KENYA – In a shocking exposé, a report titled “Toxic Business: Highly Hazardous Pesticides in Kenya,” has shed light on the troubling agricultural practices in Kenya.
Despite the well-documented dangers posed by Highly Hazardous Pesticides (HHPs) to human health and the environment, Kenyan farmers continue to rely on them extensively, jeopardizing food safety and the nation’s ecological balance.
The comprehensive study, conducted by the Route to Food Initiative and funded by the Heinrich Böll Foundation in Kenya, paints a grim picture of pesticide usage in the country.
Over the past few years, Kenya’s pesticide market has experienced a staggering surge, sparking concerns about the adverse effects of registered pesticides on both human well-being and the fragile ecosystem.
Alarmingly, limited progress has been made in implementing stricter regulations and phasing out toxic pesticides, raising significant concerns about food safety and the environmental impact.
The report exposes a dire need for immediate action to safeguard the nation’s health and environment.

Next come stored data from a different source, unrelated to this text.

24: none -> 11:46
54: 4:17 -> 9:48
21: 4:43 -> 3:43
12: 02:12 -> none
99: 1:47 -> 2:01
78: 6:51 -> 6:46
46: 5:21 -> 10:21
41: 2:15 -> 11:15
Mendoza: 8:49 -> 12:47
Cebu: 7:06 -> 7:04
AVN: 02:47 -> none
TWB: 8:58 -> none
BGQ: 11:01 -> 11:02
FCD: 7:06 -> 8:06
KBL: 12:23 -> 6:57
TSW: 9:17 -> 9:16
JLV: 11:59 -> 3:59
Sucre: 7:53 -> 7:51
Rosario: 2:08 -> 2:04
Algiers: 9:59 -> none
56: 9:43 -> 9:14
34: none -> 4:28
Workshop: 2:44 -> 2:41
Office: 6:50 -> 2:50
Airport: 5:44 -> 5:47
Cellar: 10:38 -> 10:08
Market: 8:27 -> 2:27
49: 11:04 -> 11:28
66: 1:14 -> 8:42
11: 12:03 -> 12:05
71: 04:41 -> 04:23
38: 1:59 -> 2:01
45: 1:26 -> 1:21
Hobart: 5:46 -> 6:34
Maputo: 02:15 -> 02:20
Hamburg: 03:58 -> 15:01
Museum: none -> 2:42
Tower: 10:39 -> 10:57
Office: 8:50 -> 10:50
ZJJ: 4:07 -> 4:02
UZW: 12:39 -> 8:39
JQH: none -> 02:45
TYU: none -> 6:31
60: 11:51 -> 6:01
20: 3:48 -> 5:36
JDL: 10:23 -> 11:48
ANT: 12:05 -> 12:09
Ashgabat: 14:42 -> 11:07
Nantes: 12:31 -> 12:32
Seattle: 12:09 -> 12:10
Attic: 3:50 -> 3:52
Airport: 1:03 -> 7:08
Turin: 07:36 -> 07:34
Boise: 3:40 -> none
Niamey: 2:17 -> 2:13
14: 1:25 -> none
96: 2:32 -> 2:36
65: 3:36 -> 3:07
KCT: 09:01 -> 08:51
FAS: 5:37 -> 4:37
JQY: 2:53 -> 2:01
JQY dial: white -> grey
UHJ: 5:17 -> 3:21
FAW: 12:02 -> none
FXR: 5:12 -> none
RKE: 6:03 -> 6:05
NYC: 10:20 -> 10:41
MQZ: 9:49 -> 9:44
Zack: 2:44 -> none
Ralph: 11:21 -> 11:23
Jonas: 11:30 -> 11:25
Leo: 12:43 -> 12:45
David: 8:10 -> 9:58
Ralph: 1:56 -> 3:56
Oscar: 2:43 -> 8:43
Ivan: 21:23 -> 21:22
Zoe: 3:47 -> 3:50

Shocking statistics unveiled
An analysis of the data uncovered startling figures. In 2020, Kenyan farmers used a staggering total of 310 pesticide products, containing 151 active ingredients, to combat insects, diseases, and weeds across 26 different crops. Astonishingly, they spent a jaw-dropping U.S$72.7 million on these products.
Insecticides led the pack with expenditures of U.S$28.2 million, dominated by chlorpyrifos, flubendiamide, and imidacloprid. Herbicides followed closely at U.S$26.4 million, spearheaded by glyphosate and paraquat. Fungicides claimed U.S$18.1 million, with mancozeb as the leader.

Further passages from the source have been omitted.